Après avoir purgé un an de prison pour une tentative d’agression sexuelle sur une femme d’une vingtaine d’années qui habitait à Chalon , il s’installe dans les Landes. Après avoir été libéré de prison en 2005, lui et sa famille ont coupé tout lien avec leur vie antérieure et ont déménagé à Retjons, une ville du sud-ouest de la France, où il a pris un emploi dans une compagnie d’aviation.
A l’époque, Pascal Jardin s’était remarié et menait une vie assez typique en France. Il est le benjamin de cinq enfants dont le père était policier au Creusot avant de décéder en 2014. Le meurtre de Christelle Blétry, survenu en 1996, a finalement été élucidé avec le non-lieu du pourvoi en cassation vendredi.
“C’est le second, avec celui de Christelle Maillery, mais il reste sept cas à expliquer”, a déclaré Bernard Hommey, président de l’association Christelle, qui s’est constituée au lendemain de l’assassinat de Christelle Blétry en 1997. Jean-Pierre Mura était condamné à 20 ans de prison en juin 2016 pour le meurtre de Christelle Maillery 30 ans plus tôt dans le Creusot. Le meurtre a eu lieu en 1986.
L’organisation se concentre actuellement sur les meurtres de Nathalie Maire, découverte morte en septembre 1987, Vanessa Thiellon, découverte morte en juin 1999, Marthe Buisson, découverte morte en août 1987, Sylvie Aubert, découverte morte en novembre 1986, Virginie Bluzet, découverte morte en février 1997, Carole Soltysiak, découverte morte en novembre 1990, et Corinne Taret, découverte gisante en juin.
Le jury a délibéré toute la journée et rendu un jugement dans la soirée du 3 octobre 2018 ; Pascal Jardin a été reconnu coupable de l’agression et du meurtre de la jeune Christelle Blétry et condamné à la prison à vie assortie d’une peine de libération conditionnelle de 20 ans.
L’avocat général Philippe Chassaigne a utilisé l’expression “jeunesse tourmentée” dans ses exigences. Il a plaidé pour le maintien de la peine initiale, citant des témoignages d’experts et les propres déclarations contradictoires de Pascal Jardin.

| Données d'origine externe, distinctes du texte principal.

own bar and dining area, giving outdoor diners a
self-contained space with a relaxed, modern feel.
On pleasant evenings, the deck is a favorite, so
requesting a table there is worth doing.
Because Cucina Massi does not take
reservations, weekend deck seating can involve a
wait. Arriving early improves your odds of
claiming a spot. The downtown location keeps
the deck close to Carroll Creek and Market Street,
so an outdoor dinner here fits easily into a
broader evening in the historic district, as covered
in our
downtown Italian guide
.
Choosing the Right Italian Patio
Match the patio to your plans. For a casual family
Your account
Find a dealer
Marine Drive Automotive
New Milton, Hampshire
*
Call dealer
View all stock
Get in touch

Il a notamment insisté sur la question des poursuites, arguant que Pascal Jardin devait être reconnu coupable de meurtre aggravé puisque l’affirmation de l’accusé selon laquelle il aurait eu une relation consensuelle avec Christelle Blétry est infondée.
Pascal Jardin avait déjà été condamné à la prison à vie sans possibilité de libération conditionnelle en février 2017 pour le meurtre et l’agression violente de Christelle Blétry. Au total, 123 coups de couteau ont pu être vus sur son corps.

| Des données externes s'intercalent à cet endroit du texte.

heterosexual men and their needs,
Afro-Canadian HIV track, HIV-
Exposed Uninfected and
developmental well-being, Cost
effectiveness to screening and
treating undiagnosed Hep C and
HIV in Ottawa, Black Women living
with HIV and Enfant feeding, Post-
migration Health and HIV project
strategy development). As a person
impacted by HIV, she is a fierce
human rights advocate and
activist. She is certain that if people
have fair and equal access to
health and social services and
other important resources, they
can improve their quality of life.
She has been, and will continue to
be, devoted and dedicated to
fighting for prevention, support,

Lorsque l’homme a été arrêté au Pays basque français en 2014, il a nié avoir jamais connu la jeune femme. Il était devenu complètement fou après avoir découvert de l’ADN de sperme sur les affaires de la victime.
Mais en octobre 2014, le paroxysme dramatique se produit lorsque Pascal Jardin dévoile ses indiscrétions passées et explique pourquoi il ne se souvient plus de ce qui s’est passé dans la nuit du 27 décembre 1996.

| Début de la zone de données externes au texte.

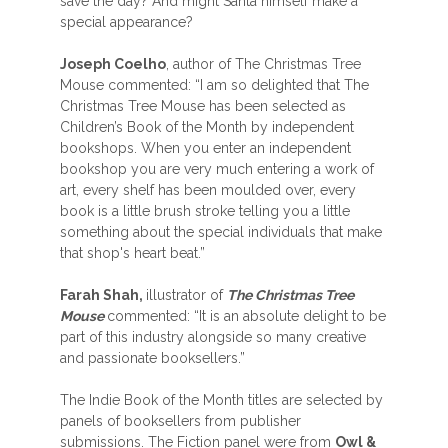
save the day? And might Santa himself make a
special appearance?
Joseph Coelho
, author of The Christmas Tree
Mouse commented: “I am so delighted that The
Christmas Tree Mouse has been selected as
Children’s Book of the Month by independent
bookshops. When you enter an independent
bookshop you are very much entering a work of
art, every shelf has been moulded over, every
book is a little brush stroke telling you a little
something about the special individuals that make
that shop's heart beat.”
Farah Shah,
illustrator of
The Christmas Tree
Mouse
commented: “It is an absolute delight to be
part of this industry alongside so many creative
and passionate booksellers.”
The Indie Book of the Month titles are selected by
panels of booksellers from publisher
submissions. The Fiction panel were from
Owl &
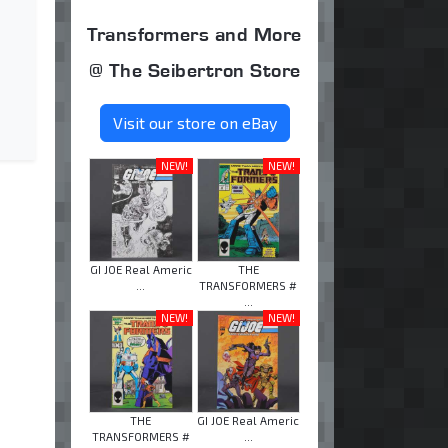
Transformers and More
@ The Seibertron Store
Visit our store on eBay
NEW!
NEW!
GI JOE Real Americ
THE
...
TRANSFORMERS #
...
NEW!
NEW!
THE
GI JOE Real Americ
TRANSFORMERS #
...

Pascal Jardin a été condamné à perpétuité pour le meurtre dans les années 90 de Christelle Blétry, l’une des “Disparues de Saône-et-Loire”, confirmé en appel cette semaine à Dijon. Après un procès de 10 jours, la cour d’appel de Côte d’Or a confirmé le verdict initial de 20 ans de prison pour l’accusé, en accord avec l’accusation et la défense. Pascal Jardin a fait appel de sa condamnation par les tribunaux de Saône-et-Loire en février 2017.
Le corps d’un lycéen de 20 ans a été découvert sur une route rurale à Blanzy, en Saône-et-Loire, le 28 décembre 1996. Plusieurs cas similaires avaient été mis au jour à la suite de cet incident, et ont été qualifiés de “disparu de l’A6” après le crime.
Après 18 ans d’enquêtes infructueuses, l’ADN de cet ouvrier agricole a finalement permis une percée en 2014 lorsque des preuves ADN des vêtements de Christelle Blétry ont été retrouvées.
Cependant, onze ans auparavant, il avait été condamné à un an de prison pour une tentative d’agression sexuelle avec arme à feu. Son empreinte génétique a ensuite été transmise au Fichier national automatisé des empreintes génétiques (FNAEG).